Llevaba caminando casi dos horas sin rumbo fijo, desde que había salido de la casa de Damián sin despedirse. Tenía los pies congelados dentro de las zapatillas rotas, las costillas rotas le pinchaban con cada paso, la lluvia fina lo había empapado por completo hasta los huesos, y la marca del cuello le ardía como un carbón encendido debajo de la sudadera mojada. Pero no se quejaba. Estaba acostumbrado. El frío, el hambre, el dolor… eran sus compañeros de siempre. Los únicos que nunca le habían dado la espalda.
Miró a su alrededor. La zona estaba desierta a esa hora. Locales cerrados con persianas metálicas, contenedores de basura desbordados, grafitis que cubrían las paredes de ladrillo negro. Nadie pasaría por ahí en horas. Nadie le buscaría ahí. Era el sitio perfecto para esconderse… al menos unas horas.
Saltó la valla con dificultad, agarrándose a los barrotes oxidados con las manos entumecidas, ignorando el dolor blanco que le recorrió las piernas al aterrizar en el suelo de tierra mojada del patio interior. La fábrica era enorme, vacía, con ventanas rotas por las que entraba la luz grisácea de la mañana y el viento frío que hacía bailar papeles y latas vacías por el suelo de cemento. Olía a óxido, a orines viejos y a algo quemado que no pudo identificar.
Se metió por una puerta entreabierta hasta una sala grande donde quedaban todavía las estructuras metálicas de lo que habían sido máquinas, ahora oxidadas y cubiertas de telarañas. Se sentó en el suelo, apoyando la espalda contra una columna fría, y se envolvió en sus propios brazos para intentar calentarse un poco. Cerró los ojos. Por un segundo intentó no pensar en nada. Nada de Marcos. Nada de su madre. Nada de Némesis. Nada de Damián. Nada de las dos llamas que llevaba dentro queriendo salir.
Solo quería descansar.
—No te duermas por aquí, mocoso. Te morirías congelado antes de que saliera el sol del todo.
La voz salió de las sombras del otro extremo de la sala, masculina, joven, con un tono arrogante y divertido que Ali reconoció al instante.

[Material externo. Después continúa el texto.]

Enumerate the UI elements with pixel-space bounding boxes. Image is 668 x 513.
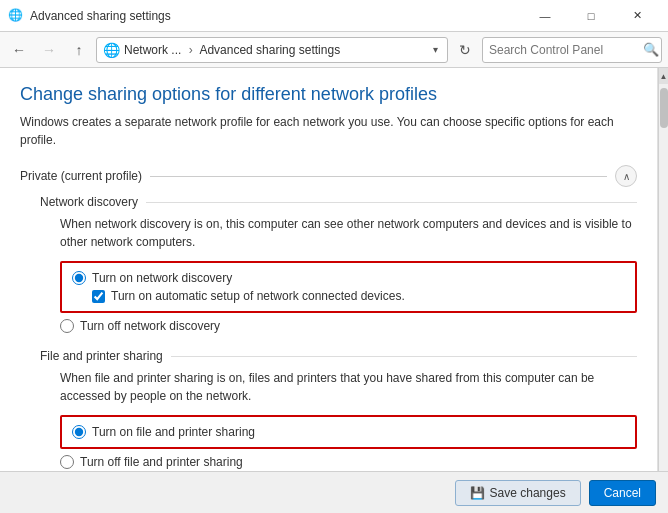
main-content: Change sharing options for different net… [0,68,658,471]
search-box[interactable]: 🔍 [482,37,662,63]
turn-on-discovery-radio[interactable] [72,271,86,285]
minimize-button[interactable]: — [522,0,568,32]
scroll-thumb[interactable] [660,88,668,128]
turn-off-discovery-radio[interactable] [60,319,74,333]
file-sharing-line [171,356,637,357]
refresh-button[interactable]: ↻ [452,37,478,63]
search-input[interactable] [489,43,639,57]
address-bar: ← → ↑ 🌐 Network ... › Advanced sharing s… [0,32,668,68]
window-icon: 🌐 [8,8,24,24]
turn-on-sharing-label: Turn on file and printer sharing [92,425,255,439]
forward-button[interactable]: → [36,37,62,63]
turn-off-discovery-label: Turn off network discovery [80,319,220,333]
turn-off-discovery-option: Turn off network discovery [60,319,637,333]
turn-off-sharing-label: Turn off file and printer sharing [80,455,243,469]
turn-on-sharing-radio[interactable] [72,425,86,439]
close-button[interactable]: ✕ [614,0,660,32]
private-section-line [150,176,607,177]
network-discovery-desc: When network discovery is on, this compu… [60,215,637,251]
scroll-up-arrow[interactable]: ▲ [659,68,669,84]
turn-on-discovery-label: Turn on network discovery [92,271,232,285]
address-input[interactable]: 🌐 Network ... › Advanced sharing setting… [96,37,448,63]
save-changes-button[interactable]: 💾 Save changes [455,480,581,506]
file-sharing-desc: When file and printer sharing is on, fil… [60,369,637,405]
network-discovery-line [146,202,637,203]
title-bar-controls: — □ ✕ [522,0,660,32]
cancel-button[interactable]: Cancel [589,480,656,506]
auto-setup-checkbox[interactable] [92,290,105,303]
content-area: Change sharing options for different net… [0,68,668,471]
private-section-chevron[interactable]: ∧ [615,165,637,187]
save-icon: 💾 [470,486,485,500]
save-label: Save changes [490,486,566,500]
network-discovery-section: Network discovery When network discovery… [40,195,637,333]
page-title: Change sharing options for different net… [20,84,637,105]
private-section-header: Private (current profile) ∧ [20,165,637,187]
auto-setup-label: Turn on automatic setup of network conne… [111,289,405,303]
turn-off-sharing-option: Turn off file and printer sharing [60,455,637,469]
maximize-button[interactable]: □ [568,0,614,32]
turn-off-sharing-radio[interactable] [60,455,74,469]
search-icon-button[interactable]: 🔍 [643,42,659,57]
turn-on-discovery-option: Turn on network discovery [72,271,625,285]
page-description: Windows creates a separate network profi… [20,113,637,149]
window-title: Advanced sharing settings [30,9,522,23]
bottom-bar: 💾 Save changes Cancel [0,471,668,513]
up-button[interactable]: ↑ [66,37,92,63]
private-label: Private (current profile) [20,169,142,183]
address-chevron-button[interactable]: ▾ [430,44,441,55]
breadcrumb-network: Network ... › Advanced sharing settings [124,43,426,57]
file-sharing-label: File and printer sharing [40,349,637,363]
file-sharing-options: Turn on file and printer sharing [60,415,637,449]
scrollbar[interactable]: ▲ [658,68,668,471]
network-discovery-label: Network discovery [40,195,637,209]
back-button[interactable]: ← [6,37,32,63]
network-discovery-options: Turn on network discovery Turn on automa… [60,261,637,313]
title-bar: 🌐 Advanced sharing settings — □ ✕ [0,0,668,32]
breadcrumb-icon: 🌐 [103,42,120,58]
turn-on-sharing-option: Turn on file and printer sharing [72,425,625,439]
file-sharing-section: File and printer sharing When file and p… [40,349,637,469]
auto-setup-option: Turn on automatic setup of network conne… [92,289,625,303]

Abrió los ojos de golpe. Se puso de pie de un salto, a pesar del dolor que le recorrió todo el cuerpo, las manos cerradas en puños listos para reaccionar. La marca del cuello ardió más fuerte, como advirtiéndole de que había otro Despertado cerca.
Y ahí estaba.
Apoyado contra el marco de una puerta oscura, con una pierna cruzada sobre la otra, comiéndose una barrita de chocolate que seguramente había robado de algún sitio, estaba el chico del metro.
Riven.
El mismo pelo castaño corto con el mechón rubio teñido cayéndole sobre un ojo verde brillante. La misma chaqueta de cuero negra desgastada. Los mismos tatuajes de rayos en los nudillos. El mismo piercing de aro en el labio inferior que le daba ese aire de no importarle nada del mundo. Estaba sonriendo, medio burlón, como si le hiciera gracia encontrarse con Ali ahí, escondido como un animal acorralado.
—¿Tú? —susurró Ali, sin poder creerlo. Dio un paso atrás, pegándose más a la columna—. ¿Qué haces aquí? ¿Me sigues?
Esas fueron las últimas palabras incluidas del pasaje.